#### [WORK INSTRUCTION]
Extract word for word the lines of the listing from its start to the line holding "En français", both ends kept; pictures are not part of the copy.

☆ ☆ ☆

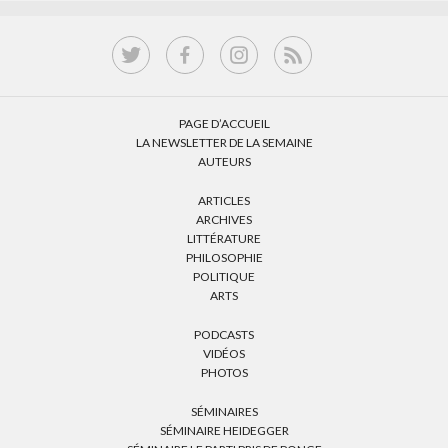
PAGE D’ACCUEIL
LA NEWSLETTER DE LA SEMAINE
AUTEURS
ARTICLES
ARCHIVES
LITTÉRATURE
PHILOSOPHIE
POLITIQUE
ARTS
PODCASTS
VIDÉOS
PHOTOS
SÉMINAIRES
SÉMINAIRE HEIDEGGER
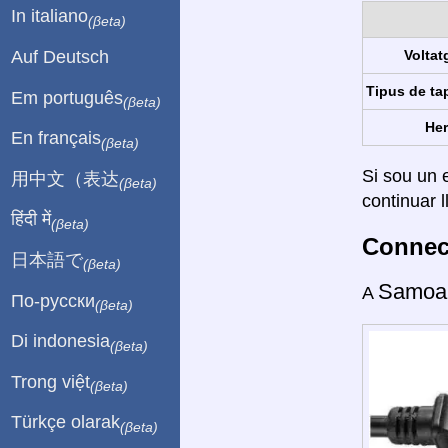
In italiano
(βeta)
Auf Deutsch
Voltat
Tipus de ta
Em português
(βeta)
Her
En français
(βeta)
Si sou un e
用中文（表达
(βeta)
continuar l
हिंदी में
(βeta)
Connect
日本語で
(βeta)
Samoa
A
По-русски
(βeta)
Di indonesia
(βeta)
Trong việt
(βeta)
Türkçe olarak
(βeta)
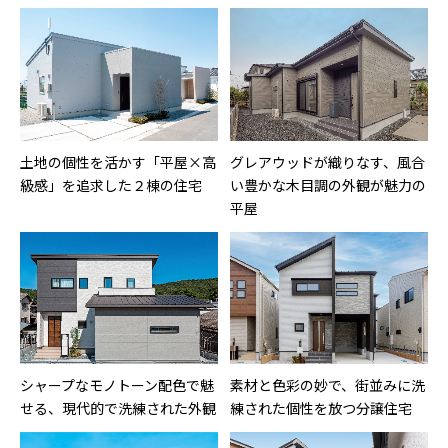
土地の個性を活かす「平屋×高
グレアウッドが織りなす、風合
級感」を追求した２棟の住宅
い豊かな木目調の外観が魅力の
平屋
シャープなモノトーン配色で魅
素材と色彩の妙で、街並みに洗
せる、現代的で洗練された外観
練された個性を放つ分譲住宅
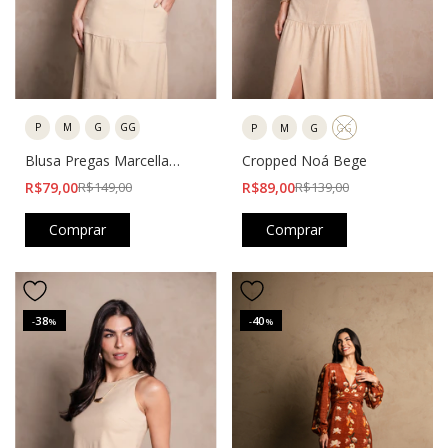
P
M
G
GG
P
M
G
GG
Blusa Pregas Marcella
Cropped Noá Bege
Bege
R$79,00
R$149,00
R$89,00
R$139,00
Comprar
Comprar
38
40
-
%
-
%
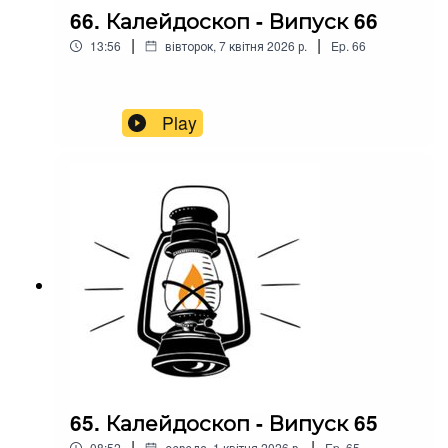
66. Калейдоскоп - Випуск 66
|
|
13:56
вівторок, 7 квітня 2026 р.
Ep.
66
Play
65. Калейдоскоп - Випуск 65
|
|
08:52
середа, 1 квітня 2026 р.
Ep.
65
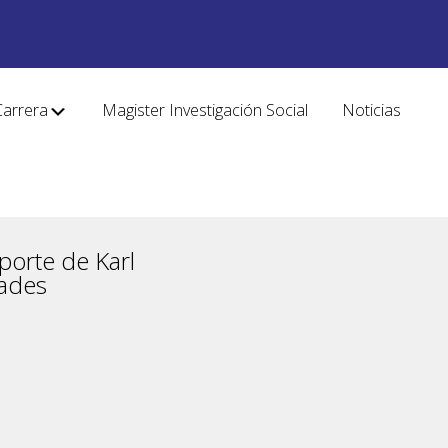
Carrera
Magister Investigación Social
Noticias
porte de Karl
dades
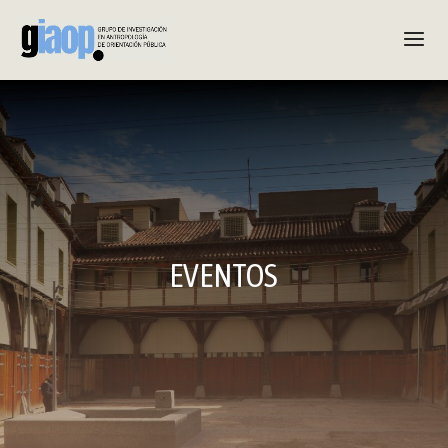
EVENTOS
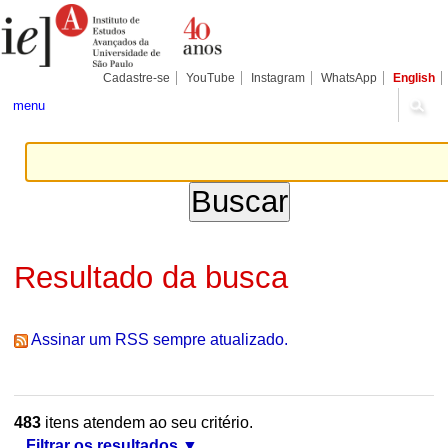
Ir
Ferramentas
Seções
para
Pessoais
o
conteúdo.
|
Cadastre-se
YouTube
Instagram
WhatsApp
English
Ir
para
menu
a
navegação
Resultado da busca
Assinar um RSS sempre atualizado.
483
itens atendem ao seu critério.
Filtrar os resultados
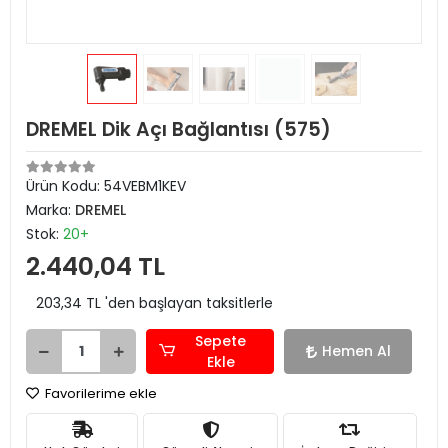
DREMEL Dik Açı Bağlantısı (575)
Ürün Kodu:
54VEBM1KEV
Marka:
DREMEL
Stok:
20+
2.440,04 TL
203,34 TL 'den başlayan taksitlerle
Sepete
Hemen Al
Ekle
Favorilerime ekle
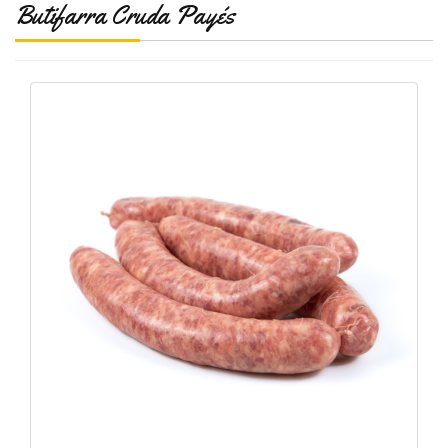
Butifarra Cruda Payés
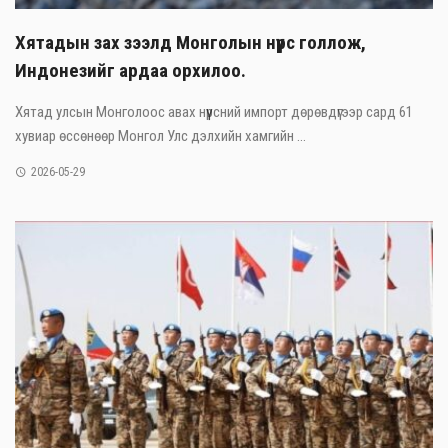
Хятадын зах зээлд Монголын нүүрс голлож,
Индонезийг ардаа орхилоо.
Хятад улсын Монголоос авах нүүрсний импорт дөрөвдүгээр сард 61
хувиар өссөнөөр Монгол Улс дэлхийн хамгийн ...
2026-05-29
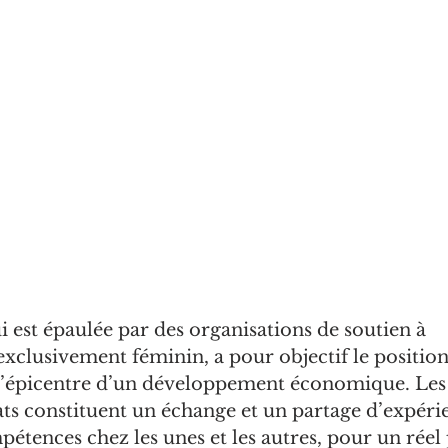
ui est épaulée par des organisations de soutien à 
exclusivement féminin, a pour objectif le positi
l’épicentre d’un développement économique. Les 
s constituent un échange et un partage d’expérien
étences chez les unes et les autres, pour un réel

☆ ☆ ☆

#### [ANSWER BELOW]
PAGE D’ACCUEIL
LA NEWSLETTER DE LA SEMAINE
AUTEURS
ARTICLES
ARCHIVES
LITTÉRATURE
PHILOSOPHIE
POLITIQUE
ARTS
PODCASTS
VIDÉOS
PHOTOS
SÉMINAIRES
SÉMINAIRE HEIDEGGER
In italiano
(βeta)
Auf Deutsch
Voltat
Tipus de ta
Em português
(βeta)
Her
En français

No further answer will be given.